The non-modified mouse brain goes into a resting state after running a maze, allowing the brain to process the information related to the maze experience. As an example, if you’ve ever played a puzzle game like Tetris or Sudoku, you might find after putting it down you are still playing the game in your mind. This style of information processing is indicative of normal brain function.
However, in the modified mouse brain, the team found the exact opposite occurs. Rather than going into a resting state, electrical activity in the hippocampus actually surged.
“Our study demonstrated an increase in neural activity in the hippocampus during awake resting periods,” said study co-author Junghyup Suh. “More important, we demonstrated – for the first time – disrupted information processing in single cells as well as neural circuits.”
During its maze run, the non-modified mouse brain will fire off neurons in the hippocampus at key locations within the maze. These are known as place fields. Once out of the maze, the normal brain will replay these place fields in specific order during rest periods. This aids in building memory which allows the mouse to move through the maze faster the next time around.
This action, however, did not occur in the same way in the brains of genetically modified mice. The place cells, while collected during the maze run, were seemingly reactivated during the rest period in no discernible order. In fact, the place cells were reactivated at an abnormally high level and almost simultaneously.
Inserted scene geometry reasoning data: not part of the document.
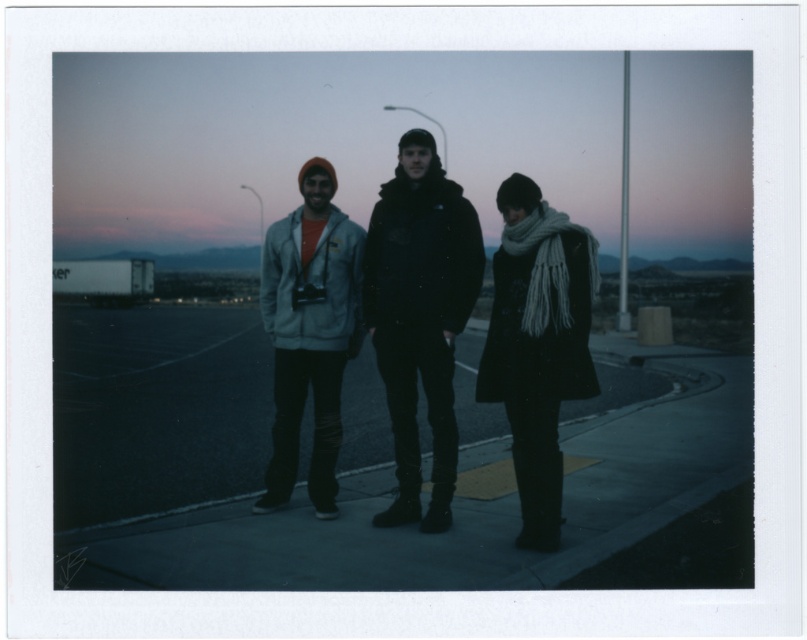 Question: Is dark asphalt pavement at center closer to camera compared to black wool coat at center?

Choices:
 (A) yes
 (B) no

Answer: (A)

Question: Which point is closer to the camera?

Choices:
 (A) dark asphalt pavement at center
 (B) black matte jacket at center

Answer: (A)

Question: Which point is farther to the camera?

Choices:
 (A) (400, 509)
 (B) (525, 468)
 (C) (281, 253)

Answer: (C)

Question: Which object is farther from the camera taking this photo?

Choices:
 (A) black wool coat at center
 (B) knitted scarf at center

Answer: (A)

Question: Is dark asphalt pavement at center thinner than matte gray hoodie at center?

Choices:
 (A) no
 (B) yes

Answer: (A)

Question: Considering the relative positions of black wool coat at center and black matte jacket at center in the image provided, where is black wool coat at center located with respect to black matte jacket at center?

Choices:
 (A) left
 (B) right

Answer: (B) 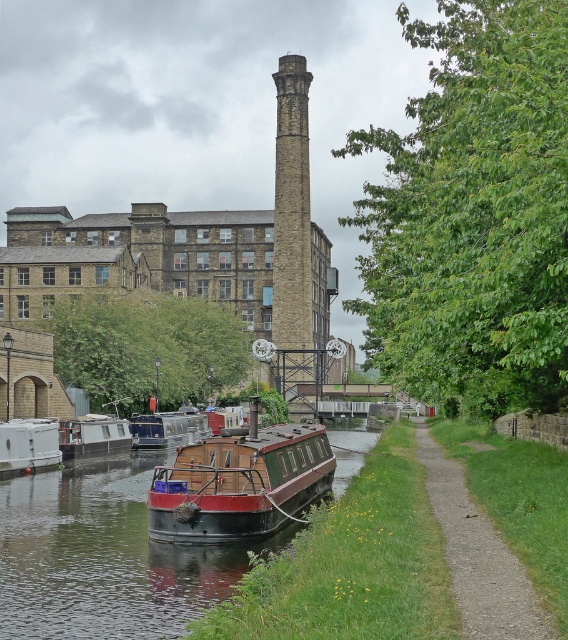 Question: Where is wooden polished barge at center located in relation to gravel path at lower right in the image?

Choices:
 (A) below
 (B) above

Answer: (B)

Question: Which point is closer to the camera?

Choices:
 (A) wooden boat at center
 (B) stone brick tower at center

Answer: (A)

Question: Which of the following is the closest to the observer?

Choices:
 (A) wooden boat at center
 (B) wooden polished barge at center
 (C) white matte boat at lower left

Answer: (B)

Question: Can you confirm if gravel path at lower right is positioned to the right of white matte boat at lower left?

Choices:
 (A) yes
 (B) no

Answer: (A)

Question: Which object is farther from the camera taking this photo?

Choices:
 (A) gravel path at lower right
 (B) white matte boat at lower left

Answer: (B)

Question: Does smooth wooden boat at center have a larger size compared to wooden polished barge at center?

Choices:
 (A) yes
 (B) no

Answer: (A) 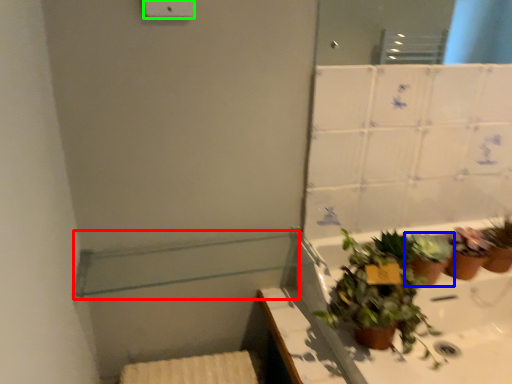 Question: Which is nearer to the balustrade (highlighted by a red box)? houseplant (highlighted by a blue box) or light switch (highlighted by a green box).

Choices:
 (A) houseplant
 (B) light switch

Answer: (A) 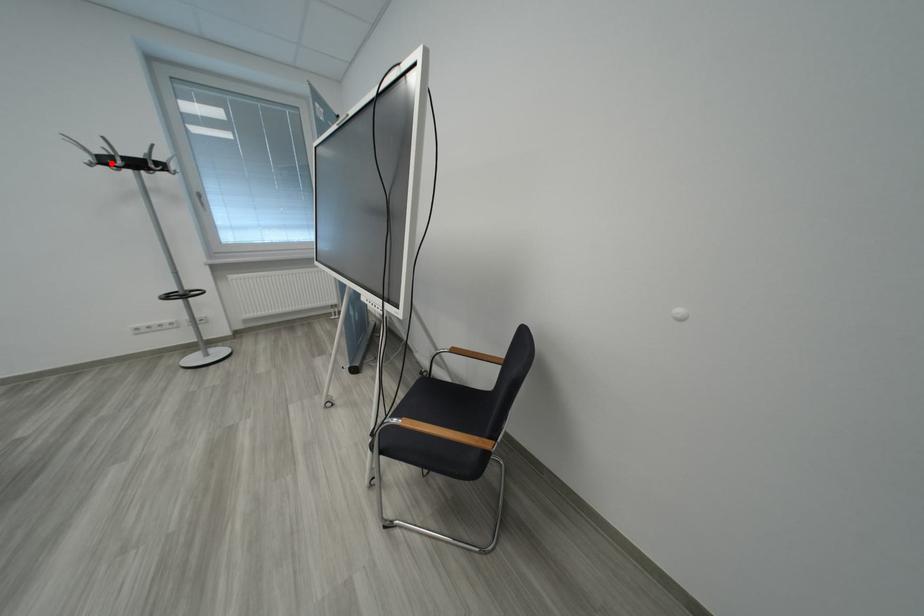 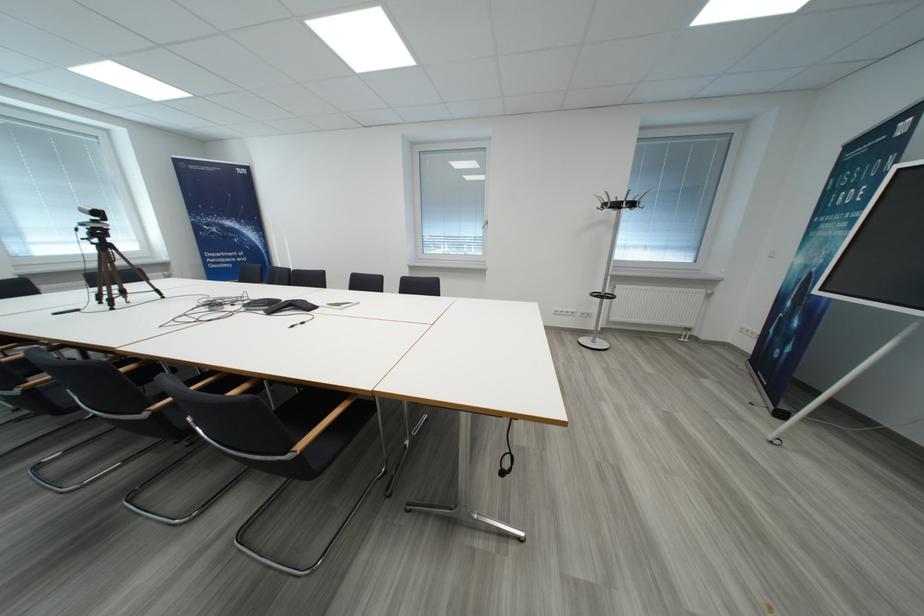 Where in the second image is the point corresponding to the highlighted location from the first image?

(623, 208) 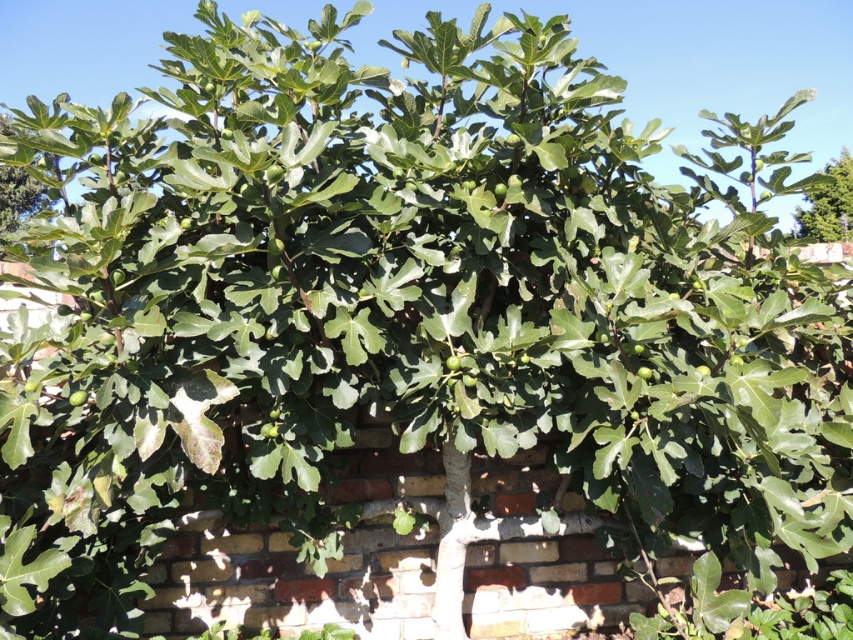 Question: Which object is closer to the camera taking this photo?

Choices:
 (A) green matte fig tree at upper left
 (B) green leafy fig tree at upper right

Answer: (A)

Question: Can you confirm if green leafy fig tree at upper right is positioned to the left of green matte fig tree at upper left?

Choices:
 (A) yes
 (B) no

Answer: (B)

Question: Can you confirm if green leafy fig tree at upper right is smaller than green matte fig tree at upper left?

Choices:
 (A) no
 (B) yes

Answer: (B)

Question: Which point appears closest to the camera in this image?

Choices:
 (A) pyautogui.click(x=845, y=184)
 (B) pyautogui.click(x=9, y=179)

Answer: (B)

Question: Which object is farther from the camera taking this photo?

Choices:
 (A) green matte fig tree at upper left
 (B) green leafy fig tree at upper right

Answer: (B)

Question: Is green leafy fig tree at upper right positioned before green matte fig tree at upper left?

Choices:
 (A) yes
 (B) no

Answer: (B) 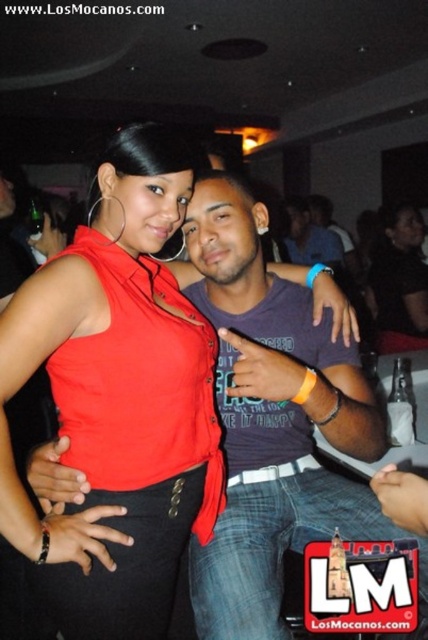 Question: In this image, where is matte purple shirt at center located relative to matte black top at center?

Choices:
 (A) left
 (B) right

Answer: (A)

Question: Which object appears closest to the camera in this image?

Choices:
 (A) purple cotton shirt at center
 (B) satin red top at center
 (C) matte black top at center
 (D) matte purple shirt at center

Answer: (B)

Question: Is satin red top at center below matte black top at center?

Choices:
 (A) no
 (B) yes

Answer: (B)

Question: Is matte purple shirt at center to the left of matte black top at center from the viewer's perspective?

Choices:
 (A) yes
 (B) no

Answer: (A)

Question: Which object is closer to the camera taking this photo?

Choices:
 (A) satin red top at center
 (B) matte black top at center
 (C) purple cotton shirt at center

Answer: (A)

Question: Which object appears closest to the camera in this image?

Choices:
 (A) purple cotton shirt at center
 (B) satin red top at center
 (C) matte black top at center

Answer: (B) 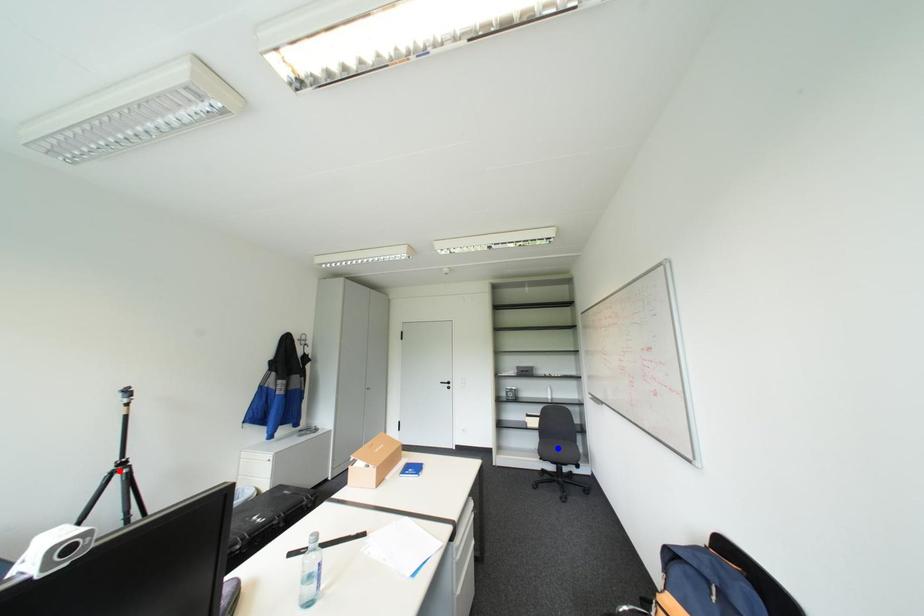 Question: Two points are marked on the image. Which point is closer to the camera?

Choices:
 (A) Blue point is closer.
 (B) Red point is closer.

Answer: (B) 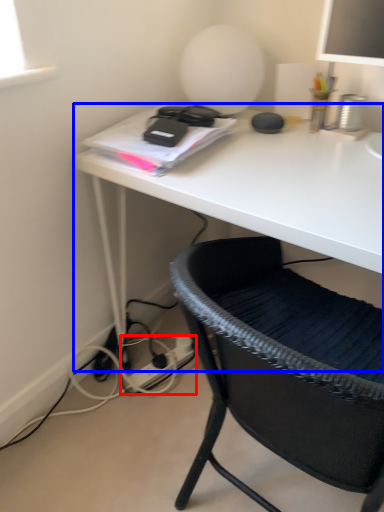 Question: Among these objects, which one is nearest to the camera, plug (highlighted by a red box) or desk (highlighted by a blue box)?

Choices:
 (A) plug
 (B) desk

Answer: (B) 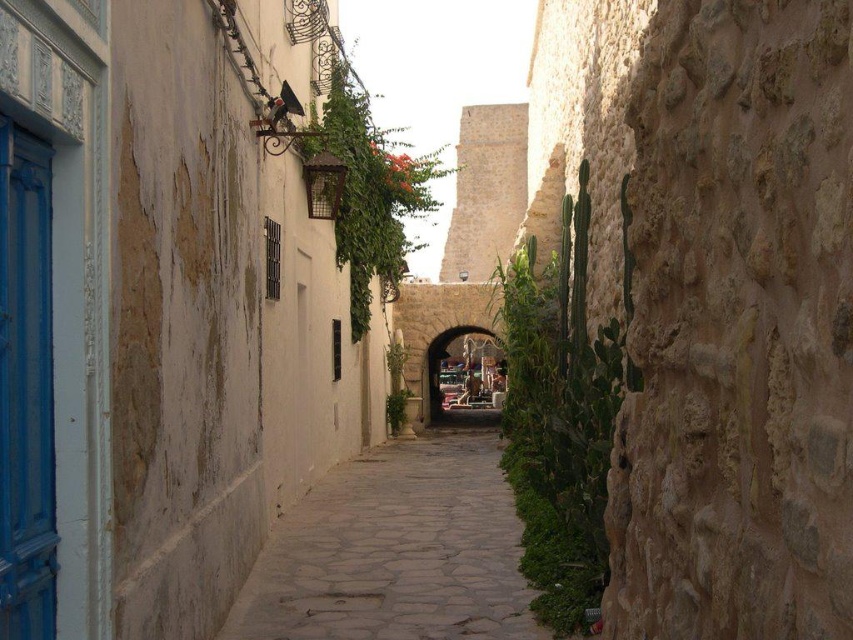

“We think that in this mouse model, we may have some kind of indication that there’s a disorganized thinking process going on,” said Suh, a research scientist at the Picower Institute. “During ripple events in normal mice we know there is a sequential replay event. This mutant mouse doesn’t seem to have that kind of replay of a previous experience.”
“Our study provides a novel way to look into the actions of current drugs and treatments and may lead to new insights for improved treatment of psychiatric disorders,” Suh said.
Further studies of these mice could help reveal more about the role of the default mode network in schizophrenia, Tonegawa says.